Plant lipid transfer proteins: are we finally closing in on the roles of these enigmatic proteins?

Abstract

The nonspecific lipid transfer proteins (LTPs) are small compact proteins folded around a tunnel-like hydrophobic cavity, making them suitable for lipid binding and transport. LTPs are encoded by large gene families in all land plants, but they have not been identified in algae or any other organisms. Thus, LTPs are considered key proteins for plant survival on and colonization of land. LTPs are abundantly expressed in most plant tissues, both above and below ground. They are usually localized to extracellular spaces outside the plasma membrane. Although the in vivo functions of LTPs remain unclear, accumulating evidence suggests a role for LTPs in the transfer and deposition of monomers required for assembly of the waterproof lipid barriers, such as cutin and cuticular wax, suberin, and sporopollenin, formed on many plant surfaces. Some LTPs may be involved in other processes, such as signaling during pathogen attacks. Here, we present the current status of LTP research with a focus on the role of these proteins in lipid barrier deposition and cell expansion. We suggest that LTPs facilitate extracellular transfer of barrier materials and adhesion between barriers and extracellular materials. A growing body of research may uncover the true role of LTPs in plants.
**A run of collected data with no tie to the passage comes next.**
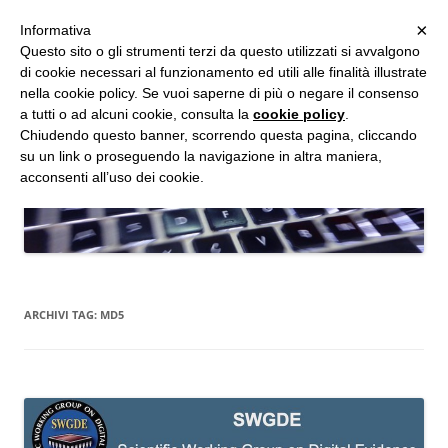
MENU
×
Informativa
Vai
Questo sito o gli strumenti terzi da questo utilizzati si avvalgono
al
di cookie necessari al funzionamento ed utili alle finalità illustrate
Studio d'Informatica Forense
contenuto
nella cookie policy. Se vuoi saperne di più o negare il consenso
a tutti o ad alcuni cookie, consulta la
cookie policy
.
Perizie Informatiche Forensi, CTP e CTU in Processi Civili e Penali
Chiudendo questo banner, scorrendo questa pagina, cliccando
su un link o proseguendo la navigazione in altra maniera,
acconsenti all’uso dei cookie.
ARCHIVI TAG:
MD5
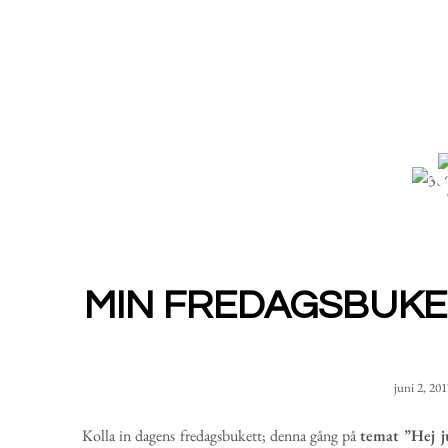
MIN FREDAGSBUKET
juni 2, 20
Kolla in dagens fredagsbukett; denna gång på
temat ”Hej j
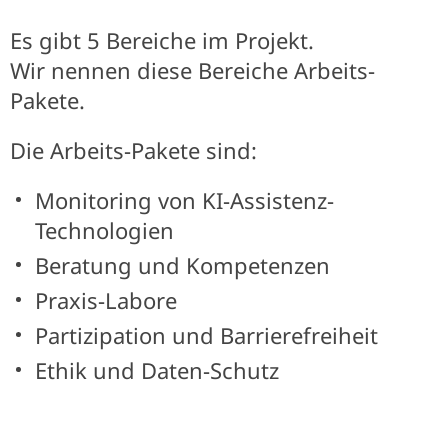
Es gibt 5 Bereiche im Projekt.
Wir nennen diese Bereiche Arbeits-
Pakete.
Die Arbeits-Pakete sind:
Monitoring von KI-Assistenz-
Technologien
Beratung und Kompetenzen
Praxis-Labore
Partizipation und Barrierefreiheit
Ethik und Daten-Schutz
Keywords: LTP; allergen; biopolymer; cell wall; cuticle; suberin.

Fig. 1.

The 3D fold of wheat LTP1 [renamed TaLTP1.1 in (2)] structure [PDB ID 1GH1 (3)]. The four helices are stabilized by four disulfide bridges (green sticks) of which the first and fourth bond connect the N- and C-terminal parts to H3, respectively. The second and third bond link H2 to H1 and H4. The hydrophobic central cavity of the LTP1 structure is formed by residues (brown sticks) from each helix and the unstructured C-terminal part.

Fig. 2.

The size and shape of the ligand binding cavity of wheat LTP1 [renamed TaLTP1.1 in (2)] without a ligand [PDB ID 1GH1 (3)] (A), complexed with PGB₂ [PDB ID 1CZ2 (83)] (B) and complexed with two LMPC molecules [PDB ID 2BWO (15)] (C). The size of the cavity (shown as white wireframe) is adjusted by the size of the bound ligand by the movement of the C-terminal residues shown as sticks.

Fig. 3.

Putative roles for different LTPs during lipid barrier assembly in green tissues (A), roots (B), and pollen (C). Three different roles for LTPs in lipid barrier assembly are indicated. LTPg (orange) is attached to the plasma membrane through its GPI-anchor and dock the lipid barrier monomers when they leave the plasma membrane-localized ABC transporters. The Transporter LTPs (purple) facilitate the transfer of the lipid barrier monomers from the LTPg to the site of barrier deposition. The Adhesion LTPs (yellow) have a structural role adhering the hydrophobic barrier to the hydrophilic cell wall (A, B) or intine (C).